Białoruś. Robert Biedroń nie dostał pozwolenia na wjazd
Wizyta miała potrwać trzy dni. W planie były również spotkania z opozycją, niezależnymi mediami oraz rannymi uczestnikami protestów. Misja obserwacyjna Biedronia nie dojdzie jednak do skutku. Polityk nie został wpuszczony na Białoruś. Europoseł miał nie dostać pozwolenia na wjazd do kraju i nie otrzymać żadnych wyjaśnień - podał dziennikarz z Mińska Franak Viacorka.
Chwilę później głos zabrał również sam Biedroń. "Władze graniczne właśnie poinformowały mnie, że jako osoba niepożądana muszę natychmiast opuścić terytorium Białorusi. Panie Łukaszenka, nie powstrzyma nas to przed dalszym wspieraniem białoruskiego społeczeństwa. Niech żyje Białoruś!" - napisał w mediach społecznościowych polityk.
Razem z polskim europosłem nie został również wpuszczony sprawozdawca z Litwy. Petrasowi Austreviciusowi cofnięto w Wilnie delegację i nie pozwolono wejść na podkład samolotu do Mińska - opowiadał Biedroń na antenie TVN24. Sam polityk został wydalony z lotniska. Sytuacją nazwał "prowokacją, która nie pomoże w dialogu z UE". - Reżim Łukaszenki boi się naszej wizyty, jeżeli ma coś do ukrycia - uważa.

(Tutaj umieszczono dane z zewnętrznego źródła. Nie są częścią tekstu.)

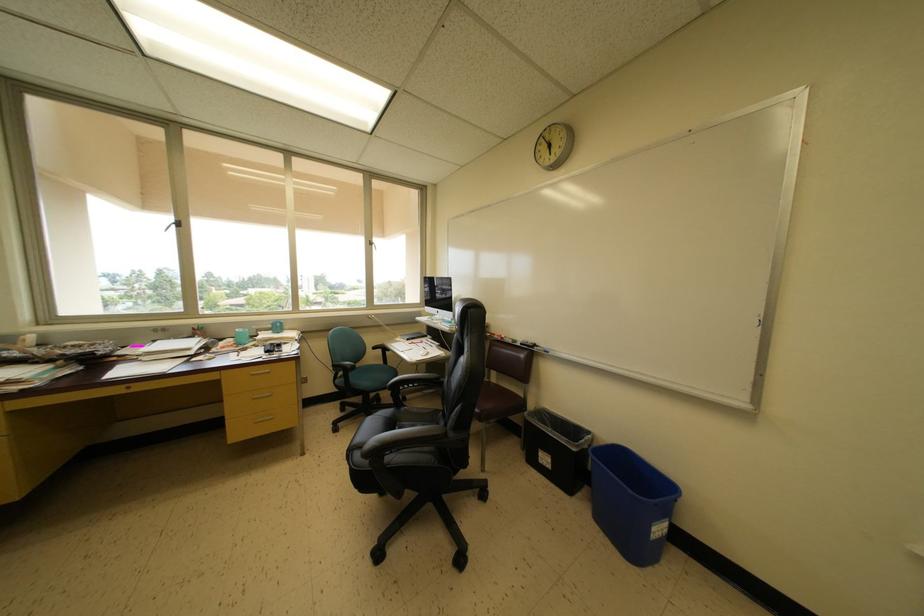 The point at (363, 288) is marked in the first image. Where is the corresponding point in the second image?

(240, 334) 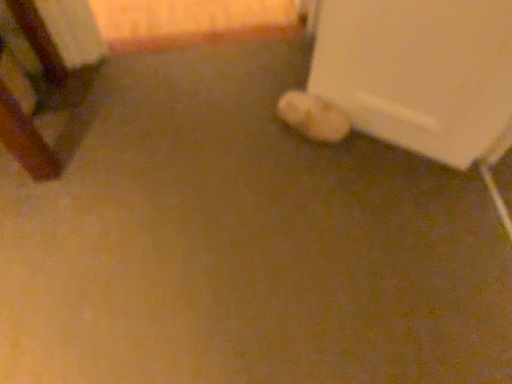 At what (x,y) coordinates should I click in order to perform the action: click on fluffy white cat at lower right. Please return your answer as a coordinate pair (x, y). This screenshot has width=512, height=384. Looking at the image, I should click on (313, 117).

Measure the distance between point (295, 91) and camera.

Point (295, 91) and camera are 5.00 feet apart from each other.

Image resolution: width=512 pixels, height=384 pixels. Describe the element at coordinates (313, 117) in the screenshot. I see `fluffy white cat at lower right` at that location.

Locate an element on the screen. The image size is (512, 384). fluffy white cat at lower right is located at coordinates (313, 117). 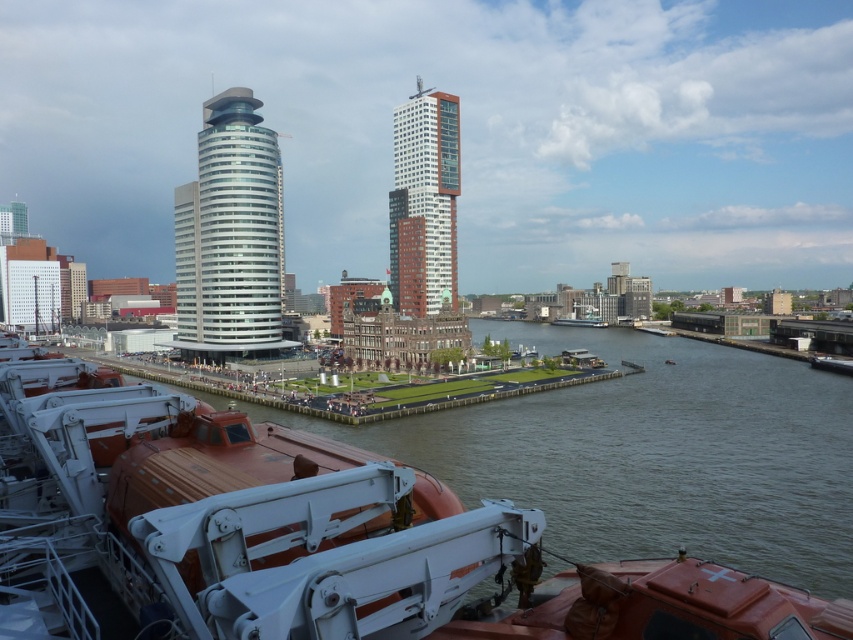 Question: Which point is farther from the camera taking this photo?

Choices:
 (A) (393, 212)
 (B) (218, 320)

Answer: (A)

Question: Is orange rubber lifeboat at lower left thinner than red brick building at center?

Choices:
 (A) no
 (B) yes

Answer: (A)

Question: Based on their relative distances, which object is farther from the red brick building at center?

Choices:
 (A) orange rubber lifeboat at lower left
 (B) white glass tower at center

Answer: (A)

Question: Is orange rubber lifeboat at lower left wider than white glass tower at center?

Choices:
 (A) yes
 (B) no

Answer: (B)

Question: Which of these objects is positioned closest to the orange rubber lifeboat at lower left?

Choices:
 (A) red brick building at center
 (B) white glass tower at center

Answer: (B)

Question: Where is orange rubber lifeboat at lower left located in relation to red brick building at center in the image?

Choices:
 (A) left
 (B) right

Answer: (A) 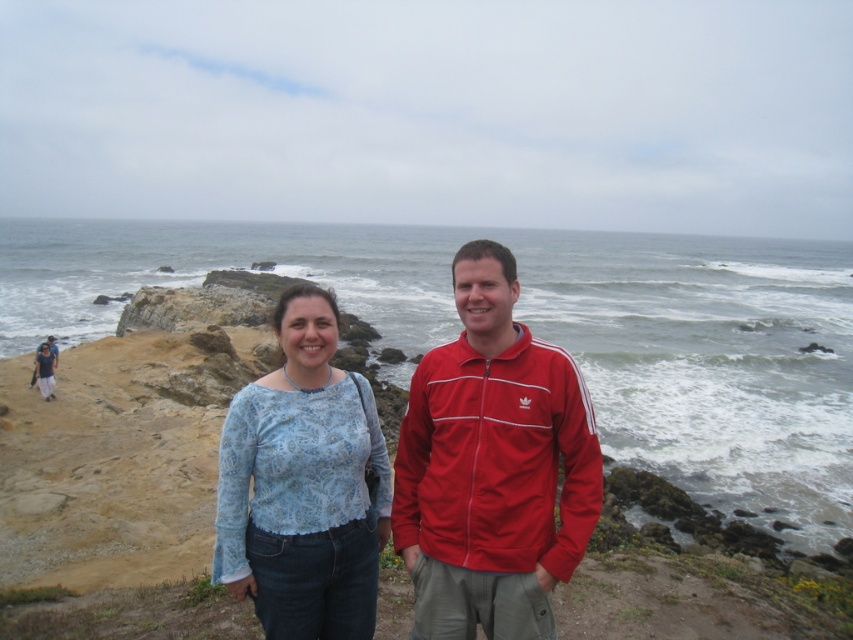 Question: Is white foamy water at center to the right of red adidas track jacket at center from the viewer's perspective?

Choices:
 (A) yes
 (B) no

Answer: (A)

Question: Does red adidas track jacket at center lie behind paisley-patterned blouse at center?

Choices:
 (A) yes
 (B) no

Answer: (B)

Question: Can you confirm if red adidas track jacket at center is positioned to the left of paisley-patterned blouse at center?

Choices:
 (A) no
 (B) yes

Answer: (A)

Question: Which point is farther to the camera?

Choices:
 (A) [x=415, y=536]
 (B) [x=277, y=480]
 (C) [x=606, y=291]

Answer: (C)

Question: Estimate the real-world distances between objects in this image. Which object is closer to the red adidas track jacket at center?

Choices:
 (A) paisley-patterned blouse at center
 (B) white foamy water at center

Answer: (A)

Question: Which point is farther from the camera taking this photo?

Choices:
 (A) (611, 364)
 (B) (374, 556)

Answer: (A) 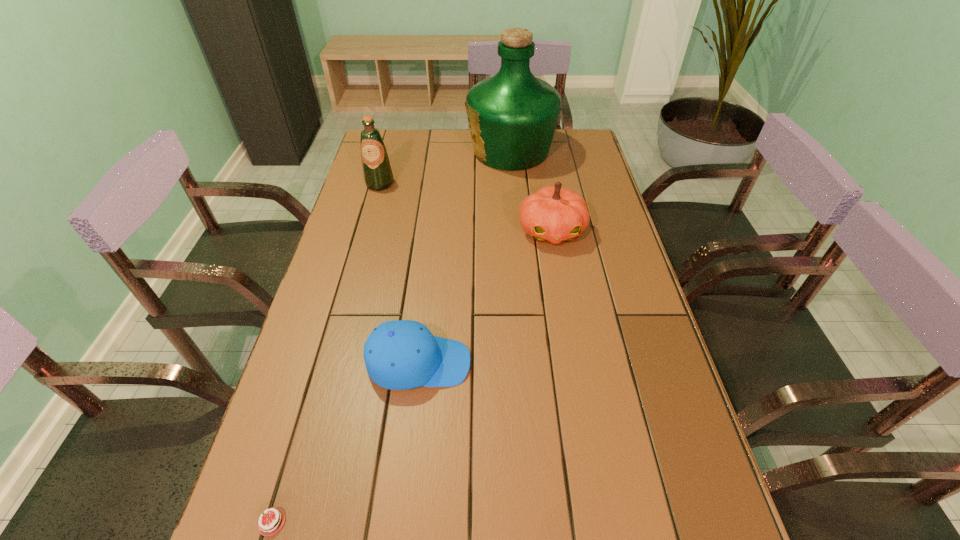 Locate an element on the screen. The image size is (960, 540). vacant space that satisfies the following two spatial constraints: 1. on the label side of the liquor; 2. on the front-facing side of the olive oil is located at coordinates (514, 184).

Białoruś. Zatrzymani Polacy już na wolności
Protesty na Białorusi wybuchły w niedzielę po tym, jak zostały podane pierwsze wyniki wyborów prezydenckich. Z ich wynikiem nie zgodzili się obywatele. Zatrzymanych zostało 7 tys. osób. Władza brutalnie tłumi protesty. Wśród aresztowanych było czterech Polaków, którzy od czwartku są już na wolności. Kacper Sienicki i Witold Dobrowolski byli bici i torturowani przez kilkanaście godzin.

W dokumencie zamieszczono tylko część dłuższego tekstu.